Combine the water, sugar and kosher salt in the bowl of a stand mixer and sprinkle the yeast on top. Allow to sit for 5 minutes or until the mixture begins to foam. Add the flour and butter and, using the dough hook attachment, mix on low speed until well combined. Change to medium speed and knead until the dough is smooth and pulls away from the side of the bowl, approximately 4 to 5 minutes. Remove the dough from the bowl, clean the bowl and then oil it well with vegetable oil. Return the dough to the bowl, cover with plastic wrap and place in oven and set temperature to its lowest setting and turn off when it reaches 150 degrees and let sit for 45 minutes.

2

Preheat the oven to 450 degrees F. Line 2 half-sheet pans with parchment paper and lightly brush with the vegetable oil. Set aside.

3

Bring the 10 cups of water and the baking soda to a rolling boil in an 8-quart saucepan or roasting pan.

4

In the meantime, turn the dough out onto a slightly oiled work surface and divide into 8 equal pieces.

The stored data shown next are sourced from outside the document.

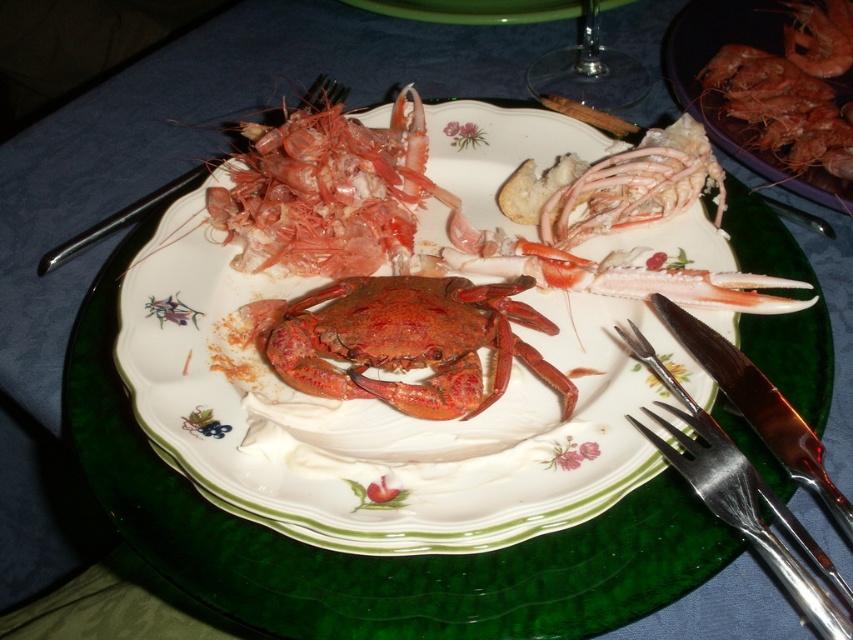 You are a diner who wants to pick up the shiny pink shrimp at upper right using the silver metallic fork at lower right. Can you reach the shrimp with the fork without moving the fork?

The silver metallic fork at lower right is positioned under the shiny pink shrimp at upper right, so yes, you can reach the shrimp with the fork by lifting it upwards since the fork is already underneath the shrimp.

You are a food photographer holding a camera at eye level. You want to capture a closeup shot of the white porcelain plate at center. Given that the plate is 23.10 inches away from the camera, what is the minimum focal length lens you need to use to ensure the entire plate fits within the frame? Assume your camera has a sensor size of 36mm x 24mm and the plate measures 12 inches in diameter.

To determine the minimum focal length required, we can use the formula for calculating focal length based on sensor size and subject distance. The plate has a diameter of 12 inches, so its width is 12 inches. The distance from the camera is 23.10 inches. Converting measurements to the same unit, let us convert inches to millimeters for consistency. 1 inch equals 25.4 mm. Therefore, the plate width is 12 inches x 25.4 mm per inch equals 304.8 mm. The distance is 23.10 inches x 25.4 mm per inch equals 586.74.

From the picture: You are a diner at a seafood restaurant and want to pick up the shiny pink shrimp at upper right using the silver metallic fork at lower right. Based on their positions, can you reach the shrimp with the fork?

The silver metallic fork at lower right is to the left of the shiny pink shrimp at upper right, so you can reach the shrimp with the fork by moving the fork from its current position to the right towards the shrimp. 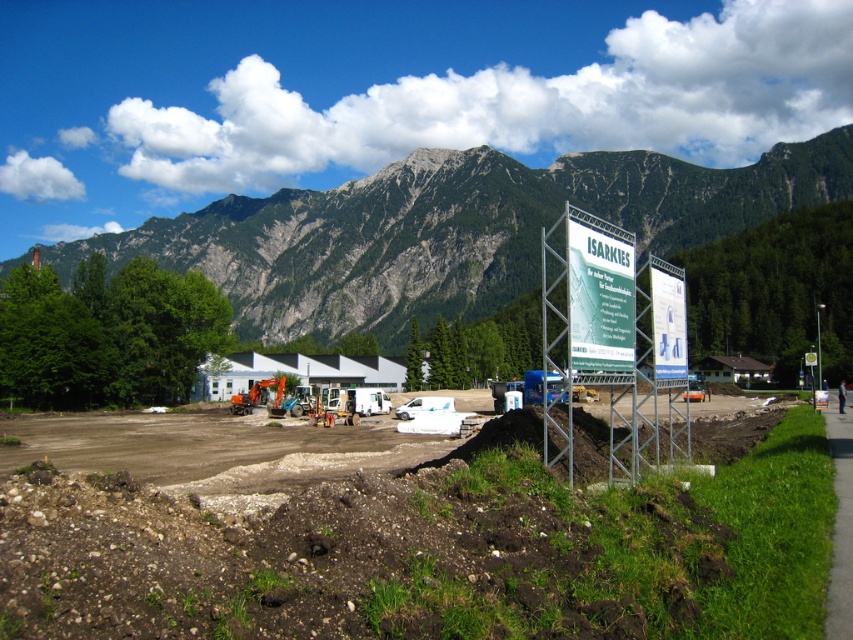 Question: Is rocky gray mountain at upper center to the left of green plastic sign at center from the viewer's perspective?

Choices:
 (A) yes
 (B) no

Answer: (A)

Question: Does brown soil at center have a lesser width compared to rocky gray mountain at upper center?

Choices:
 (A) yes
 (B) no

Answer: (A)

Question: Which point is closer to the camera?

Choices:
 (A) orange metallic construction equipment at center
 (B) rocky gray mountain at upper center
 (C) brown soil at center
 (D) black fabric construction worker at lower right

Answer: (C)

Question: Which object is the closest to the black fabric construction worker at lower right?

Choices:
 (A) orange metallic construction equipment at center
 (B) white plastic sign at center-right

Answer: (B)

Question: Where is brown soil at center located in relation to black fabric construction worker at lower right in the image?

Choices:
 (A) above
 (B) below

Answer: (A)

Question: Which object appears closest to the camera in this image?

Choices:
 (A) white plastic sign at center-right
 (B) rocky gray mountain at upper center

Answer: (A) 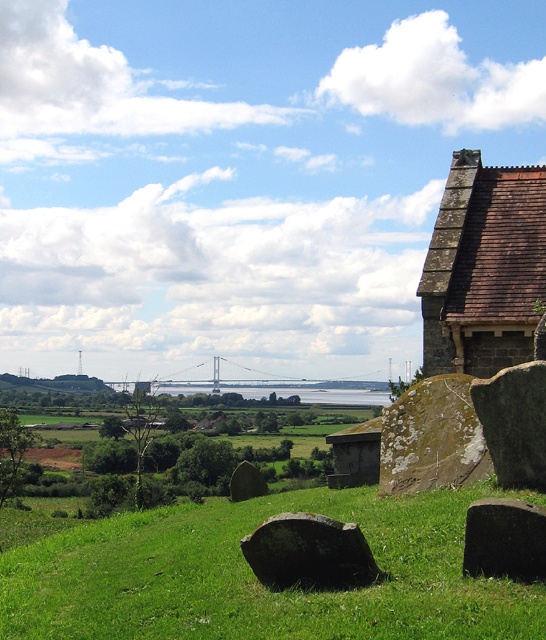 Question: Is green grassy at lower center below dark gray stone boulder at center?

Choices:
 (A) yes
 (B) no

Answer: (A)

Question: Which of the following is the farthest from the observer?

Choices:
 (A) green grassy at lower center
 (B) green mossy stone at lower right
 (C) smooth gray rock at center

Answer: (C)

Question: Does brown shingled roof at upper right appear on the left side of dark gray stone boulder at center?

Choices:
 (A) yes
 (B) no

Answer: (B)

Question: Estimate the real-world distances between objects in this image. Which object is farther from the dark gray stone boulder at center?

Choices:
 (A) green mossy stone at lower right
 (B) green grassy at lower center
 (C) smooth gray rock at center
 (D) black smooth stone at lower right

Answer: (C)

Question: Is black smooth stone at lower right below smooth gray rock at center?

Choices:
 (A) no
 (B) yes

Answer: (A)

Question: Which object is the farthest from the brown shingled roof at upper right?

Choices:
 (A) black smooth stone at lower right
 (B) white lichen-covered stone at center-right

Answer: (A) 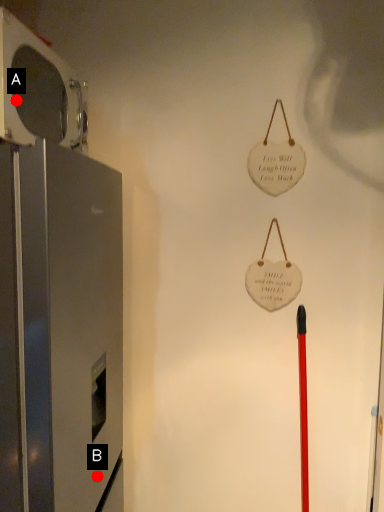 Question: Two points are circled on the image, labeled by A and B beside each circle. Which of the following is the closest to the observer?

Choices:
 (A) A is closer
 (B) B is closer

Answer: (A) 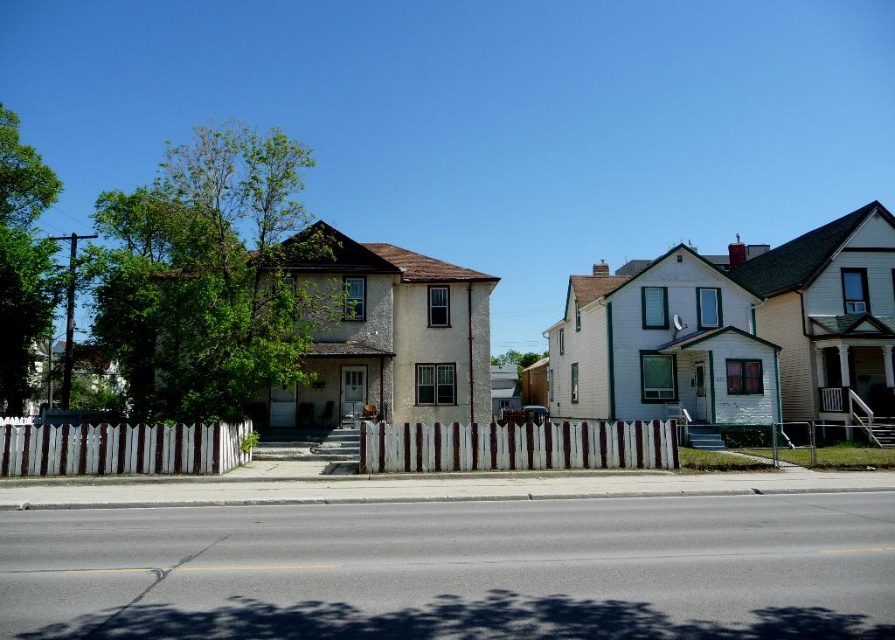 Is the position of white wood fence at center more distant than that of white picket fence at lower left?

Yes, it is behind white picket fence at lower left.

Can you confirm if white wood fence at center is wider than white picket fence at lower left?

Indeed, white wood fence at center has a greater width compared to white picket fence at lower left.

Which is behind, point (581, 422) or point (33, 428)?

Positioned behind is point (581, 422).

You are a GUI agent. You are given a task and a screenshot of the screen. Output one action in this format:
    pyautogui.click(x=<x>, y=<y>)
    Task: Click on the white wood fence at center
    Image resolution: width=895 pixels, height=640 pixels.
    Given the screenshot: What is the action you would take?
    pyautogui.click(x=517, y=445) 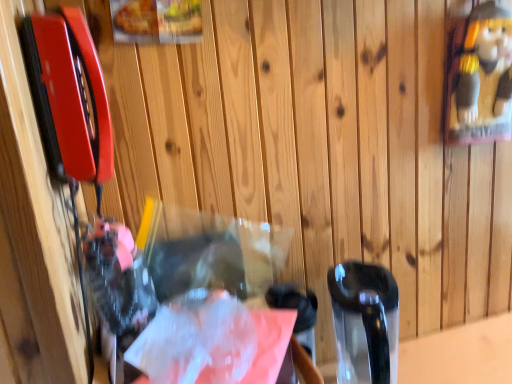 Question: In terms of height, does translucent plastic bag at center look taller or shorter compared to translucent plastic bag at center?

Choices:
 (A) tall
 (B) short

Answer: (B)

Question: From a real-world perspective, is translucent plastic bag at center physically located above or below translucent plastic bag at center?

Choices:
 (A) above
 (B) below

Answer: (A)

Question: Do you think translucent plastic bag at center is within translucent plastic bag at center, or outside of it?

Choices:
 (A) outside
 (B) inside

Answer: (A)

Question: Is translucent plastic bag at center taller or shorter than translucent plastic bag at center?

Choices:
 (A) tall
 (B) short

Answer: (A)

Question: Considering their positions, is translucent plastic bag at center located in front of or behind translucent plastic bag at center?

Choices:
 (A) front
 (B) behind

Answer: (A)

Question: Is translucent plastic bag at center situated inside translucent plastic bag at center or outside?

Choices:
 (A) inside
 (B) outside

Answer: (B)

Question: Does point (102, 294) appear closer or farther from the camera than point (181, 359)?

Choices:
 (A) farther
 (B) closer

Answer: (A) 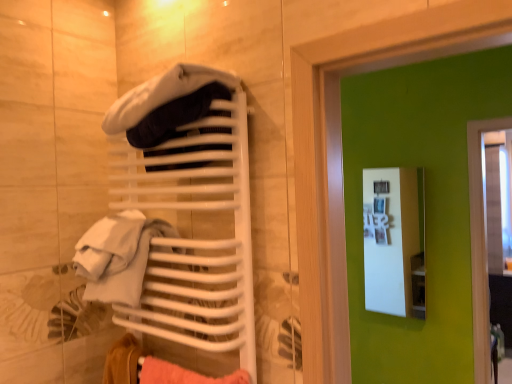 Question: Can you confirm if velvety white hat at upper center is wider than white matte towel rack at upper left?

Choices:
 (A) no
 (B) yes

Answer: (B)

Question: Can white matte towel rack at upper left be found inside velvety white hat at upper center?

Choices:
 (A) no
 (B) yes

Answer: (A)

Question: Is velvety white hat at upper center positioned before white matte towel rack at upper left?

Choices:
 (A) no
 (B) yes

Answer: (B)

Question: Can you see velvety white hat at upper center touching white matte towel rack at upper left?

Choices:
 (A) yes
 (B) no

Answer: (B)

Question: Is velvety white hat at upper center far from white matte towel rack at upper left?

Choices:
 (A) no
 (B) yes

Answer: (A)

Question: Is white glossy medicine cabinet at upper center in front of or behind white matte towel rack at upper left in the image?

Choices:
 (A) behind
 (B) front

Answer: (A)

Question: Is white glossy medicine cabinet at upper center taller or shorter than white matte towel rack at upper left?

Choices:
 (A) short
 (B) tall

Answer: (B)

Question: Which is correct: white glossy medicine cabinet at upper center is inside white matte towel rack at upper left, or outside of it?

Choices:
 (A) outside
 (B) inside

Answer: (A)

Question: Considering the positions of white glossy medicine cabinet at upper center and white matte towel rack at upper left in the image, is white glossy medicine cabinet at upper center wider or thinner than white matte towel rack at upper left?

Choices:
 (A) wide
 (B) thin

Answer: (B)

Question: In terms of height, does white glossy medicine cabinet at upper center look taller or shorter compared to velvety white hat at upper center?

Choices:
 (A) tall
 (B) short

Answer: (A)

Question: Considering their positions, is white glossy medicine cabinet at upper center located in front of or behind velvety white hat at upper center?

Choices:
 (A) front
 (B) behind

Answer: (B)

Question: Considering the positions of white glossy medicine cabinet at upper center and velvety white hat at upper center in the image, is white glossy medicine cabinet at upper center wider or thinner than velvety white hat at upper center?

Choices:
 (A) thin
 (B) wide

Answer: (A)

Question: Is white glossy medicine cabinet at upper center bigger or smaller than velvety white hat at upper center?

Choices:
 (A) small
 (B) big

Answer: (A)

Question: Does point (239, 322) appear closer or farther from the camera than point (415, 190)?

Choices:
 (A) farther
 (B) closer

Answer: (B)

Question: In the image, is white matte towel rack at upper left on the left side or the right side of white glossy medicine cabinet at upper center?

Choices:
 (A) left
 (B) right

Answer: (A) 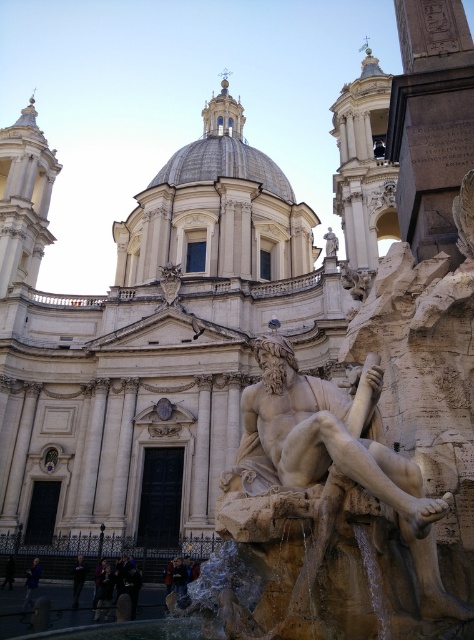 Question: Which object is closer to the camera taking this photo?

Choices:
 (A) brown stone statue at center
 (B) dark gray pants at lower left

Answer: (A)

Question: Is brown stone statue at center bigger than dark gray pants at lower left?

Choices:
 (A) yes
 (B) no

Answer: (A)

Question: Can you confirm if brown stone statue at center is smaller than dark gray pants at lower left?

Choices:
 (A) no
 (B) yes

Answer: (A)

Question: Is brown stone statue at center in front of dark gray pants at lower left?

Choices:
 (A) yes
 (B) no

Answer: (A)

Question: Which object is closer to the camera taking this photo?

Choices:
 (A) brown stone statue at center
 (B) dark gray pants at lower left

Answer: (A)

Question: Which point is closer to the camera?

Choices:
 (A) (28, 598)
 (B) (331, 513)

Answer: (B) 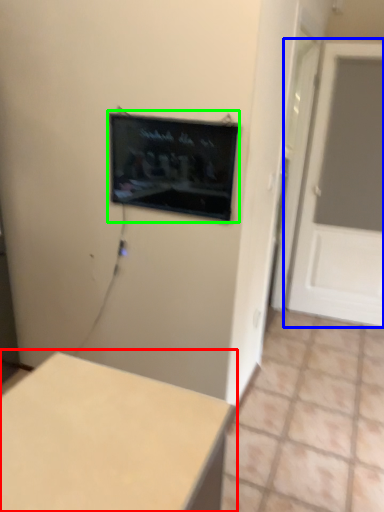 Question: Considering the real-world distances, which object is farthest from table (highlighted by a red box)? door (highlighted by a blue box) or computer screen (highlighted by a green box)?

Choices:
 (A) door
 (B) computer screen

Answer: (A) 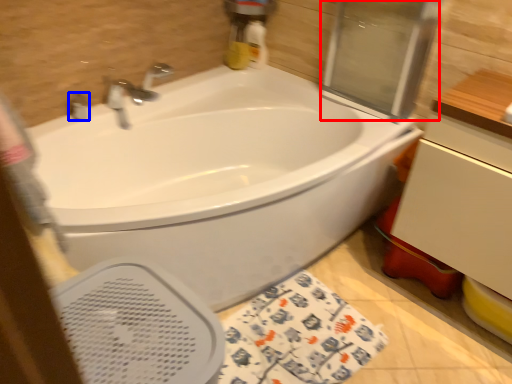 Question: Which object appears farthest to the camera in this image, screen door (highlighted by a red box) or plumbing fixture (highlighted by a blue box)?

Choices:
 (A) screen door
 (B) plumbing fixture

Answer: (B) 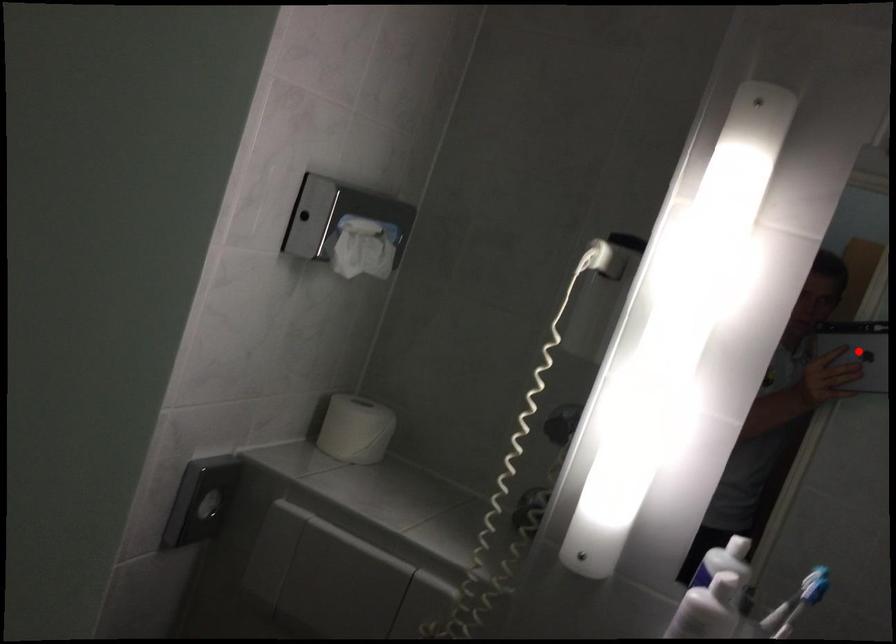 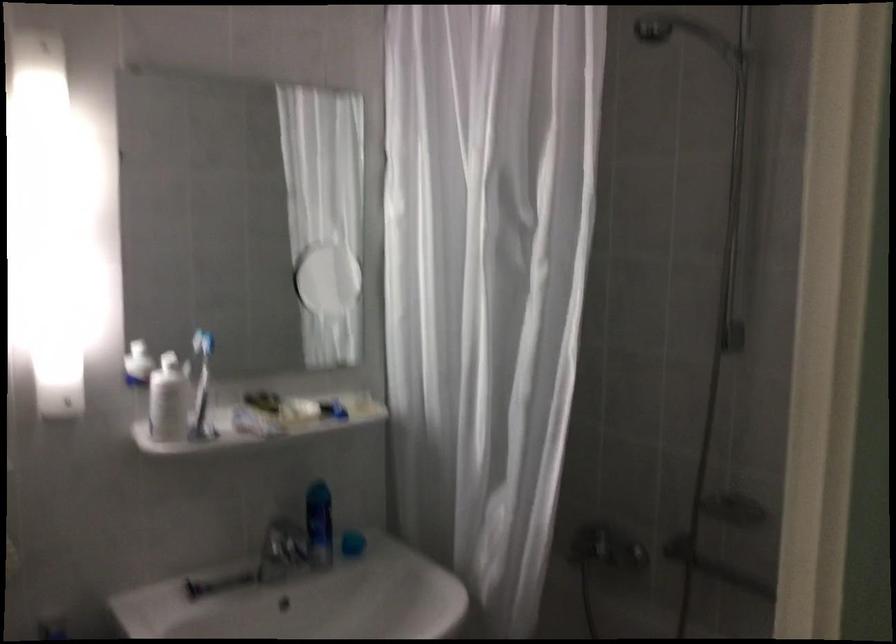 Question: I am providing you with two images of the same scene from different viewpoints. A red point is marked on the first image. At the location where the point appears in image 1, is it still visible in image 2?

Choices:
 (A) Yes
 (B) No

Answer: (B) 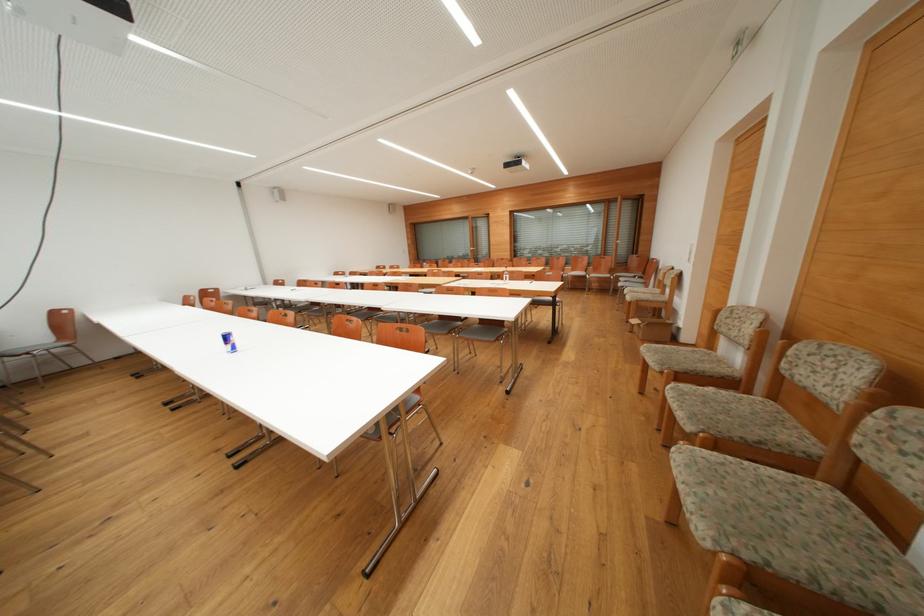 What do you see at coordinates (813, 517) in the screenshot?
I see `the chair armrest` at bounding box center [813, 517].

Roll out each piece of dough into a 24-inch rope. Make a U-shape with the rope, holding the ends of the rope, cross them over each other and press onto the bottom of the U in order to form the shape of a pretzel. Place onto the parchment-lined half sheet pan.

5

Place the pretzels into the boiling water, 1 by 1, for 30 seconds. Remove them from the water using a large flat spatula. Return to the half sheet pan, brush the top of each pretzel with the beaten egg yolk and water mixture and sprinkle with the pretzel salt. Bake until dark golden brown in color, approximately 12 to 14 minutes. Transfer to a cooling rack for at least 5 minutes before serving.